Exercise -
Starting at the line that holds "Please note that", transcribe every line to the end of the data exactly; include no other lines.

Dataset entries -
========================================================================
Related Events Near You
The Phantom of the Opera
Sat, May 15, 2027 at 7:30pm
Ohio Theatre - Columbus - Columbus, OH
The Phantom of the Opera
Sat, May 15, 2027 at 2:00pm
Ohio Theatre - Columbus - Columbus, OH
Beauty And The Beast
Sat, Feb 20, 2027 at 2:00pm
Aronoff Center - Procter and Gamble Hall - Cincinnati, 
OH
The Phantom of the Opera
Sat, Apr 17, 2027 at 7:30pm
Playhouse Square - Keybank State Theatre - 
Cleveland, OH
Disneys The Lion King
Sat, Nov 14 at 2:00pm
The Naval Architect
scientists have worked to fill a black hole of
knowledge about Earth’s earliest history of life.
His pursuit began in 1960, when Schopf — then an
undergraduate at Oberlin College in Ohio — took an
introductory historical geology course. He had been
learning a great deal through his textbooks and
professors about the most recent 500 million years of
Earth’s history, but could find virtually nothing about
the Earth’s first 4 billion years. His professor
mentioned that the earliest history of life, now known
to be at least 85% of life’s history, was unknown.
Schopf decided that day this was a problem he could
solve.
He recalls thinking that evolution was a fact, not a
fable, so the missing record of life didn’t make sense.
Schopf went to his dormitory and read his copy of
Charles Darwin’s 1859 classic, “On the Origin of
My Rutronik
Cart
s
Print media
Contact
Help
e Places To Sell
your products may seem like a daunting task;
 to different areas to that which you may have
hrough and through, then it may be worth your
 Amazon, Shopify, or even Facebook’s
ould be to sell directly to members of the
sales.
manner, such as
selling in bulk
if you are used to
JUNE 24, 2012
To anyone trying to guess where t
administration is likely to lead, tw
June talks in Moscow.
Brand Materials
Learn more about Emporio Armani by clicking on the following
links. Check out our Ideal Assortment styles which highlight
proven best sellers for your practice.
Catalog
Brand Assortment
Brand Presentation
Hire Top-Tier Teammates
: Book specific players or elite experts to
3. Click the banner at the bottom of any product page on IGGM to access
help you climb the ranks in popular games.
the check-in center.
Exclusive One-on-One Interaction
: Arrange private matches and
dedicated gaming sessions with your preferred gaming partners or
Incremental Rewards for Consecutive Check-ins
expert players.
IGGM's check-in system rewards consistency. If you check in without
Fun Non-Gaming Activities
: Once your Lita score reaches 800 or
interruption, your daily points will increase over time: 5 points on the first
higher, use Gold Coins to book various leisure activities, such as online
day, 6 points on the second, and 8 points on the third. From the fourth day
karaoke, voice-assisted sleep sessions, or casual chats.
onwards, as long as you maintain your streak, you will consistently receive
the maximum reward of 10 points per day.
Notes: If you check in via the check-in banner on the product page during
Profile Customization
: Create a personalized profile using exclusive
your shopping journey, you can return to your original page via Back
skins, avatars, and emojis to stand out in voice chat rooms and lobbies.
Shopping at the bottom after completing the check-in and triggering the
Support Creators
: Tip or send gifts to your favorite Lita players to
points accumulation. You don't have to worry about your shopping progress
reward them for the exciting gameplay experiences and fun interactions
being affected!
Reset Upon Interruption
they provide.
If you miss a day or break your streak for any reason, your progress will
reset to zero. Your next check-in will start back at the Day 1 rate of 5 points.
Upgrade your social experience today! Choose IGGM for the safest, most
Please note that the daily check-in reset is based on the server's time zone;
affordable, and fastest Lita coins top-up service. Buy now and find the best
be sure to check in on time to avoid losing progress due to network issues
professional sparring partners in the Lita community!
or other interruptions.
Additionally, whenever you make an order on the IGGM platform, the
========================================================================
Exercise solution -
Please note that the daily check-in reset is based on the server's time zone;
affordable, and fastest Lita coins top-up service. Buy now and find the best
be sure to check in on time to avoid losing progress due to network issues
professional sparring partners in the Lita community!
or other interruptions.
Additionally, whenever you make an order on the IGGM platform, the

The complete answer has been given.